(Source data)

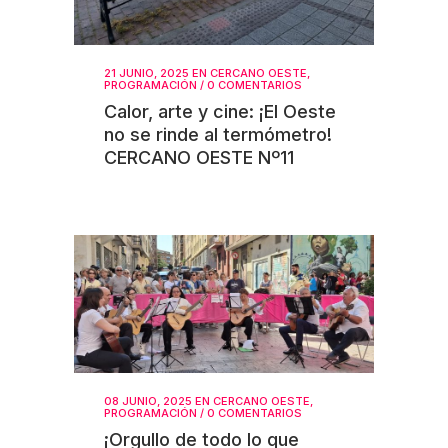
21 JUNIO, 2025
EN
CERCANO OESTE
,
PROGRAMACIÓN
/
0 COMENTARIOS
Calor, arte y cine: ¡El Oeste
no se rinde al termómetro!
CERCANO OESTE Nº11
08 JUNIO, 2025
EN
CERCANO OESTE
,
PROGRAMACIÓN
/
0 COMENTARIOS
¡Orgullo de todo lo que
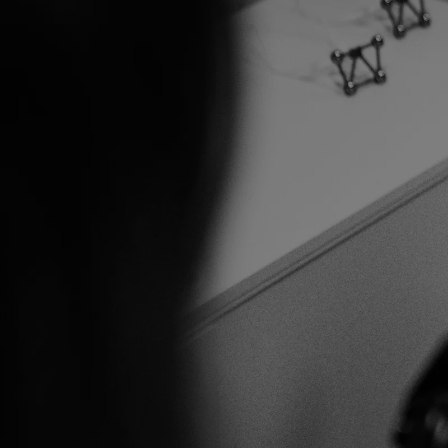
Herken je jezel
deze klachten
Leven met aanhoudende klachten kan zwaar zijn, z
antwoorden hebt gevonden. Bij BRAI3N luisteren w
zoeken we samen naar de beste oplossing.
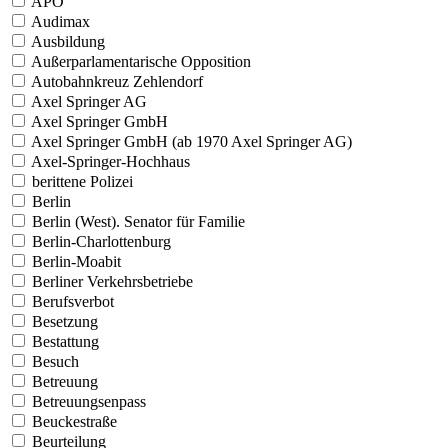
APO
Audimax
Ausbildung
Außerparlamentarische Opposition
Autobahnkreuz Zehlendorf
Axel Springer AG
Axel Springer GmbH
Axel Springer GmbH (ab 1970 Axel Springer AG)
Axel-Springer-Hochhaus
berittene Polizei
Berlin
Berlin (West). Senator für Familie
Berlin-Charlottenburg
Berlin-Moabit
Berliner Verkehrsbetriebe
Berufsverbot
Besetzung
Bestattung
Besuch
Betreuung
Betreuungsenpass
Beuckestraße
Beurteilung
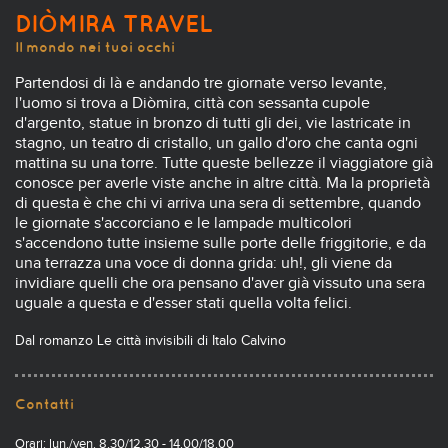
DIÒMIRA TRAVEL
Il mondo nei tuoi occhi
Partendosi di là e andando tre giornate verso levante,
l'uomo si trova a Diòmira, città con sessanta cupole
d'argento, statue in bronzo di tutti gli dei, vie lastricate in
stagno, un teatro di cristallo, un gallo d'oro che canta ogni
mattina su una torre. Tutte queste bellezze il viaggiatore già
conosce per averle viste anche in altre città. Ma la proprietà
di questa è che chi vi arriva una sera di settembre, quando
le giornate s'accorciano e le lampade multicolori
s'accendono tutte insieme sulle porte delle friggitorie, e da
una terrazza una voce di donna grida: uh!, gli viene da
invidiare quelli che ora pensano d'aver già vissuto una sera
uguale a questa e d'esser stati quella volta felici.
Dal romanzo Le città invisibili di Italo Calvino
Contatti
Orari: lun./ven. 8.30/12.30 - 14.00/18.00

---

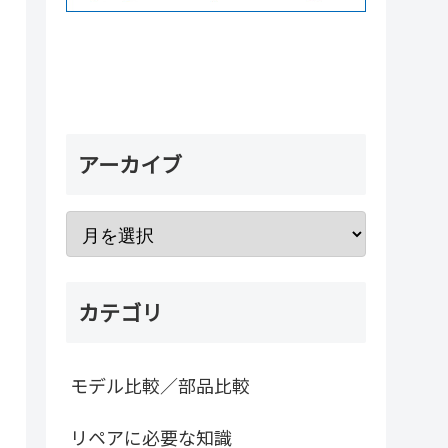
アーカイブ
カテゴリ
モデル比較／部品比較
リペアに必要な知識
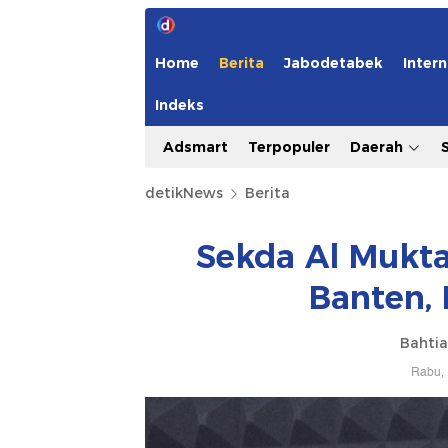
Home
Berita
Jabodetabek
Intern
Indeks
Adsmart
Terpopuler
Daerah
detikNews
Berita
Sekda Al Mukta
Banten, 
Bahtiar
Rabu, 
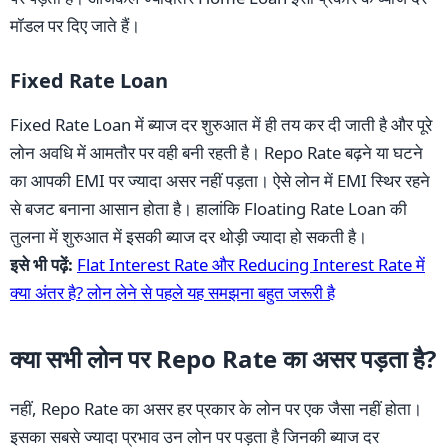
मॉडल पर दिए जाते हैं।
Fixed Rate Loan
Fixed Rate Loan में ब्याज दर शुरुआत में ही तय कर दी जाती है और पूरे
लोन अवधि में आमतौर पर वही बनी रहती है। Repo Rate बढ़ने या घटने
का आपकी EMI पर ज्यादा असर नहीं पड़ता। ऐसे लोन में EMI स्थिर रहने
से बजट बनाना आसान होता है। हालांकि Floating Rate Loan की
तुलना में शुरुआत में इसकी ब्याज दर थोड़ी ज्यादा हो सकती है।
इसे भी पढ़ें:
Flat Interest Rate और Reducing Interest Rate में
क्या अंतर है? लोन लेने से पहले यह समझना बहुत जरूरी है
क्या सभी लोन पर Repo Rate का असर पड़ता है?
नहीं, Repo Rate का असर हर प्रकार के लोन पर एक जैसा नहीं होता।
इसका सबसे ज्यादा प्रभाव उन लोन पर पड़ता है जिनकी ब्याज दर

---

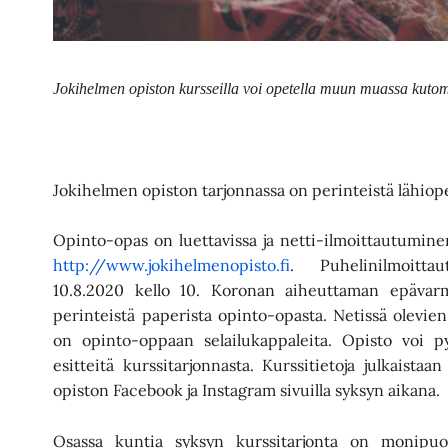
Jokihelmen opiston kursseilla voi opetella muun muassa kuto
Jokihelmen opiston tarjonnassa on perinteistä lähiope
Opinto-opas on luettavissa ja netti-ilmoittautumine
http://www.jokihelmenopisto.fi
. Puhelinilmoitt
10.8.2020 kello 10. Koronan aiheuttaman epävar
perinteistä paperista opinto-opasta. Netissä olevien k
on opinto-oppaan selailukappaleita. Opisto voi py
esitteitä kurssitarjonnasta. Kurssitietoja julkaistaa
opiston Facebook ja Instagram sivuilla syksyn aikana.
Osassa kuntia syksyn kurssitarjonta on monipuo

** EXERCISE INSTRUCTIONS **
Lines wanted from the entries above: the one with "21 JUNIO, 2025", the one with "Il mondo nei tuoi occhi", and all lines between. Please copy them exactly, without the pictures and without anything else.

** EXERCISE SOLUTION **
21 JUNIO, 2025
EN
CERCANO OESTE
,
PROGRAMACIÓN
/
0 COMENTARIOS
Calor, arte y cine: ¡El Oeste
no se rinde al termómetro!
CERCANO OESTE Nº11
08 JUNIO, 2025
EN
CERCANO OESTE
,
PROGRAMACIÓN
/
0 COMENTARIOS
¡Orgullo de todo lo que
Herken je jezel
deze klachten
Leven met aanhoudende klachten kan zwaar zijn, z
antwoorden hebt gevonden. Bij BRAI3N luisteren w
zoeken we samen naar de beste oplossing.
APO
Audimax
Ausbildung
Außerparlamentarische Opposition
Autobahnkreuz Zehlendorf
Axel Springer AG
Axel Springer GmbH
Axel Springer GmbH (ab 1970 Axel Springer AG)
Axel-Springer-Hochhaus
berittene Polizei
Berlin
Berlin (West). Senator für Familie
Berlin-Charlottenburg
Berlin-Moabit
Berliner Verkehrsbetriebe
Berufsverbot
Besetzung
Bestattung
Besuch
Betreuung
Betreuungsenpass
Beuckestraße
Beurteilung
DIÒMIRA TRAVEL
Il mondo nei tuoi occhi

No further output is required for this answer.